Give again the lines of the data from its first line through the line with "What do you see at coordinates (416, 2184)". Change nothing.
━━ INPUT MATERIAL
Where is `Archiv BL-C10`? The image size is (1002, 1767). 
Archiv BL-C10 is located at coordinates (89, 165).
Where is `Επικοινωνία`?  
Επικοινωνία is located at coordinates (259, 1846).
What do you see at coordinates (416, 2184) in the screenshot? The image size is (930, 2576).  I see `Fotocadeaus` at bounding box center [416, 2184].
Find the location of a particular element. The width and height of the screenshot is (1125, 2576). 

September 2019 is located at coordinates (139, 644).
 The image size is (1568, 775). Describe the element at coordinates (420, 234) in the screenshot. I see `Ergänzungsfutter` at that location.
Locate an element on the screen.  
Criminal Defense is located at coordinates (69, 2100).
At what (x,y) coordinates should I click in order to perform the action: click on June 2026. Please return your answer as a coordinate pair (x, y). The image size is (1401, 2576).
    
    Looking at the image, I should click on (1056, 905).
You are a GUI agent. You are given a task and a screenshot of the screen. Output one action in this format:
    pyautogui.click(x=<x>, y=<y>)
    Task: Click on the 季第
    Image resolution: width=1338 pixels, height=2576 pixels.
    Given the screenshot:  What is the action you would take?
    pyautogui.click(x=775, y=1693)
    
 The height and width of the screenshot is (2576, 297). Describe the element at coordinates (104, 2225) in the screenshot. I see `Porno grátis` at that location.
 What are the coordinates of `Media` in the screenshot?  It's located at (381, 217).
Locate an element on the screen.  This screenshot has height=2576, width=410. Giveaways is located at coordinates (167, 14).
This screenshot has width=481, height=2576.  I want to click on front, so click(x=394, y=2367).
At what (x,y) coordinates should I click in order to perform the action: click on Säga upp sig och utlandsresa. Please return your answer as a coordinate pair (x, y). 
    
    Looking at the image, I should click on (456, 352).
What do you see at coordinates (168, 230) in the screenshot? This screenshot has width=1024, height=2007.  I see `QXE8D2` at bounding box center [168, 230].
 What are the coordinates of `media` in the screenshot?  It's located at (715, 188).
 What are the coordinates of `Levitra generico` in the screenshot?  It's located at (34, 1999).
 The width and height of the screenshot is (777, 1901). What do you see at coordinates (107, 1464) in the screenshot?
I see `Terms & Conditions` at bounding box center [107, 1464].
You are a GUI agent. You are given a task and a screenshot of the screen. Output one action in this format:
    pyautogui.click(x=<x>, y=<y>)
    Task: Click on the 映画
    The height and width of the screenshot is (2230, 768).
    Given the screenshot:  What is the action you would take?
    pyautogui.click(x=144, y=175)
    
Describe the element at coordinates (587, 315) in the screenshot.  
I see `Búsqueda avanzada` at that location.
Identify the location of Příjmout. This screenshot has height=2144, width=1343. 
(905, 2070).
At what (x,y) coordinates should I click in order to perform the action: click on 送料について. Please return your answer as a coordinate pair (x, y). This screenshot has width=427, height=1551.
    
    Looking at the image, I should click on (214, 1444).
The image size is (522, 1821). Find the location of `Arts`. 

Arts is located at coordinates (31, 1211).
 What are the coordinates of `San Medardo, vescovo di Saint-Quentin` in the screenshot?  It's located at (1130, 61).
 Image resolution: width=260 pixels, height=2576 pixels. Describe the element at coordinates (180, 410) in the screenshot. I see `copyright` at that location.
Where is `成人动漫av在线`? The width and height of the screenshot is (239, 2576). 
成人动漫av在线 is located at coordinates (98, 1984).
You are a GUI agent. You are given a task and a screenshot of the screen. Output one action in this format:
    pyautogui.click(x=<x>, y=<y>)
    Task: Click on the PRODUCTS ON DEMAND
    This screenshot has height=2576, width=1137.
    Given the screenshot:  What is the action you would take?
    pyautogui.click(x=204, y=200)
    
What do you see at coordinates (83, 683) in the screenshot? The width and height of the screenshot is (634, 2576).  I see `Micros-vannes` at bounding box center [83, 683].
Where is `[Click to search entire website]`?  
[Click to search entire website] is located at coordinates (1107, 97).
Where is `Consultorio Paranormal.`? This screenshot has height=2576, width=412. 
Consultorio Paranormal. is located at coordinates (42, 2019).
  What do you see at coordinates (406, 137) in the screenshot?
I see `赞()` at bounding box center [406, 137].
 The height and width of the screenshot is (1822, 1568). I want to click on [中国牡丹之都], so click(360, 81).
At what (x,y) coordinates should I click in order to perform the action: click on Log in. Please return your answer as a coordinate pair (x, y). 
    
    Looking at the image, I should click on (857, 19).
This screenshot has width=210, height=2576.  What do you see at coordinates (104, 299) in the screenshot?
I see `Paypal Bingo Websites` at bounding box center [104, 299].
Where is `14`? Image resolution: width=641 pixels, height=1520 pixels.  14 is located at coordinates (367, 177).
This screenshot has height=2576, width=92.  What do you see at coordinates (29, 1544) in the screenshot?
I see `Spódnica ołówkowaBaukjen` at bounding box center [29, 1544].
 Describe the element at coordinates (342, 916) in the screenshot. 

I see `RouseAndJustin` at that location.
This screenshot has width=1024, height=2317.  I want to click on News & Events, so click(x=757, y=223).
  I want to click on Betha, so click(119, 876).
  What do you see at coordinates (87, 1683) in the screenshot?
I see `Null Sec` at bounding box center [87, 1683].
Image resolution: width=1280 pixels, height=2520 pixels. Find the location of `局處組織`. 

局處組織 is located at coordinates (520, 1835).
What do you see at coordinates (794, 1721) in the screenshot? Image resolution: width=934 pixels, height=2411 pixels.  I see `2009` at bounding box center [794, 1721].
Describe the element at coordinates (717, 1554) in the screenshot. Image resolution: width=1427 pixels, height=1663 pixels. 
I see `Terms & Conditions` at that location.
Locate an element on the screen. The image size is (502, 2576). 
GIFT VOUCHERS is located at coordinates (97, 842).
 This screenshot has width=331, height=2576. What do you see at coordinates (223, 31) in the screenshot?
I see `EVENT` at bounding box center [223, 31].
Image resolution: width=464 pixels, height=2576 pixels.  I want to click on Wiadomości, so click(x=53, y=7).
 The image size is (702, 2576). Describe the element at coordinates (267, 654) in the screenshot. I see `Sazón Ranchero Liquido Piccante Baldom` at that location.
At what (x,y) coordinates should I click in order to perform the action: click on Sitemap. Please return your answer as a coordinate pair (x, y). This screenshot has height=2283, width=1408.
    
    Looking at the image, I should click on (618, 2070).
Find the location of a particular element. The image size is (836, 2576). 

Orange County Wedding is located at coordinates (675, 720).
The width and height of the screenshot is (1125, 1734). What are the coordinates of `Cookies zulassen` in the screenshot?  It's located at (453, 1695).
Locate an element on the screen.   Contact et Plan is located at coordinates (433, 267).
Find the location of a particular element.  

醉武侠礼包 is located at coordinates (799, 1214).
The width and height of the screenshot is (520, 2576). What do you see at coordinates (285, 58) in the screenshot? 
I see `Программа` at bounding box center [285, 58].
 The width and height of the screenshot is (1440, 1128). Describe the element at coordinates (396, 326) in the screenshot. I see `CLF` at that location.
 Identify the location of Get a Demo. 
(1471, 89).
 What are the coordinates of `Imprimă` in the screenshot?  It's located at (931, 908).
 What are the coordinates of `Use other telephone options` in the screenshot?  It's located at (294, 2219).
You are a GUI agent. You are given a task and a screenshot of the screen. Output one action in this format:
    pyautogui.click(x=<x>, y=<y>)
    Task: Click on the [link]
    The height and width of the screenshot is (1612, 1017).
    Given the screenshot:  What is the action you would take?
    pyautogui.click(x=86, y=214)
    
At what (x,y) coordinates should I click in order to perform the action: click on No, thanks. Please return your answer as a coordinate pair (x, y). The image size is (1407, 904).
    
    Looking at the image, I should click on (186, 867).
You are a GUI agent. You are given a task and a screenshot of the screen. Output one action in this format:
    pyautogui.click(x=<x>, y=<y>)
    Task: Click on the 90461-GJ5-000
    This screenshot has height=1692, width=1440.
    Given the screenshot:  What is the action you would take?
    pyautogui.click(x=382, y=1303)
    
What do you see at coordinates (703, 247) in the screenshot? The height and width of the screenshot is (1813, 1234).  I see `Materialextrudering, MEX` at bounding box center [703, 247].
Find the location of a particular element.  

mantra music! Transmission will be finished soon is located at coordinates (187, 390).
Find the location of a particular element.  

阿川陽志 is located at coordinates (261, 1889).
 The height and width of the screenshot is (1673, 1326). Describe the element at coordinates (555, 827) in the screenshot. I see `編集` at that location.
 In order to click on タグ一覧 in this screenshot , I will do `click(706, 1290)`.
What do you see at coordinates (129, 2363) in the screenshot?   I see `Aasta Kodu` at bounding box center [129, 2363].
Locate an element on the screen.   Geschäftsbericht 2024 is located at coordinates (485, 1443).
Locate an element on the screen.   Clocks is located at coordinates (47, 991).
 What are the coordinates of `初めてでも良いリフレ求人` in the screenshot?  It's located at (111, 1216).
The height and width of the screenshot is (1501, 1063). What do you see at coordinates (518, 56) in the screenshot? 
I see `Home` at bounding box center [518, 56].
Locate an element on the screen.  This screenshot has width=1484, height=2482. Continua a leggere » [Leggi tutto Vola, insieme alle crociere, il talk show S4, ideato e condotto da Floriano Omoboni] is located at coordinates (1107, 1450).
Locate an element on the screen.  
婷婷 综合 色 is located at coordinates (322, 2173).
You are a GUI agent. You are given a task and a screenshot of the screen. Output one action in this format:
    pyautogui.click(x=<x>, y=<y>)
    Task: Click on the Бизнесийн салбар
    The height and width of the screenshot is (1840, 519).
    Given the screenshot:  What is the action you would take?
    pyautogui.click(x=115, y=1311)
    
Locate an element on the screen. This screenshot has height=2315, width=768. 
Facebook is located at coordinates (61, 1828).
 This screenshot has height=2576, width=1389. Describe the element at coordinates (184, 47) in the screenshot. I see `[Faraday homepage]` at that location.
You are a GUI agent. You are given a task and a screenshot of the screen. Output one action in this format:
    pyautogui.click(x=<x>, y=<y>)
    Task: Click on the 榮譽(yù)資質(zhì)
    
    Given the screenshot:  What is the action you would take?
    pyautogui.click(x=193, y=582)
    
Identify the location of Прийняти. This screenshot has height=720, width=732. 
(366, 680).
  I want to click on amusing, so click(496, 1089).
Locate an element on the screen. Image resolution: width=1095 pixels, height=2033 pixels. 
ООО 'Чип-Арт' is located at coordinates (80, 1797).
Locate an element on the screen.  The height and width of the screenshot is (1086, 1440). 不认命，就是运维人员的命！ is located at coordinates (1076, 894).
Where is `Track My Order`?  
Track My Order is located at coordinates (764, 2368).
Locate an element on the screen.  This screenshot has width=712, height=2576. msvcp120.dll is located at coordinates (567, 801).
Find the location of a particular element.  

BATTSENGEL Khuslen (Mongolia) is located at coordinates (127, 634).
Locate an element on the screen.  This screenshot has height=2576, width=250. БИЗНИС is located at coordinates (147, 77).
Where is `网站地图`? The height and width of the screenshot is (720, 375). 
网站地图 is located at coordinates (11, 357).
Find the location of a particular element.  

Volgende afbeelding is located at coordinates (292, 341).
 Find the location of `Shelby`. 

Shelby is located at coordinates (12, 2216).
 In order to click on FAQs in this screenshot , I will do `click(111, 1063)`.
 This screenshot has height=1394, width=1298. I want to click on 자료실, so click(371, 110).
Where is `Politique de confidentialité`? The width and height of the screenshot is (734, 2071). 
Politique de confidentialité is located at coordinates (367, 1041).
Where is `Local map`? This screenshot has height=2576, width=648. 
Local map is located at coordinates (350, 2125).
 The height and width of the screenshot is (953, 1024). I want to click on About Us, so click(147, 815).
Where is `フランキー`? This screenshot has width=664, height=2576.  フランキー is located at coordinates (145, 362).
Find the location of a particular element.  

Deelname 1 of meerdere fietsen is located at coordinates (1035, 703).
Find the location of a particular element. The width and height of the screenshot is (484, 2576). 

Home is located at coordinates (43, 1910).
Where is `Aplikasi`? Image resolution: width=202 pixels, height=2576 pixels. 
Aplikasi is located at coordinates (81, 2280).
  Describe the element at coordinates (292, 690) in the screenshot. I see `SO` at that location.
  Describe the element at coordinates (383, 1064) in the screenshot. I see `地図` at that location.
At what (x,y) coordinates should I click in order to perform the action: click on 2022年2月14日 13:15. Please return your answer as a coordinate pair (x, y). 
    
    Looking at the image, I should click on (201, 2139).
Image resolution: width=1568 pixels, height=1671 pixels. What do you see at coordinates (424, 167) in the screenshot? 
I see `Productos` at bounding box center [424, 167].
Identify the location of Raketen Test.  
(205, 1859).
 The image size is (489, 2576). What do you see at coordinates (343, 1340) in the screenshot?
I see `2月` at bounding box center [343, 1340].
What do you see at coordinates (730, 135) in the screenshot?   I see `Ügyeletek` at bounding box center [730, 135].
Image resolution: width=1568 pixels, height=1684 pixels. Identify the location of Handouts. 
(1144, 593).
━━━━
EXERCISE ANSWER:
Where is `Archiv BL-C10`? The image size is (1002, 1767). 
Archiv BL-C10 is located at coordinates (89, 165).
Where is `Επικοινωνία`?  
Επικοινωνία is located at coordinates (259, 1846).
What do you see at coordinates (416, 2184) in the screenshot? The image size is (930, 2576).  I see `Fotocadeaus` at bounding box center [416, 2184].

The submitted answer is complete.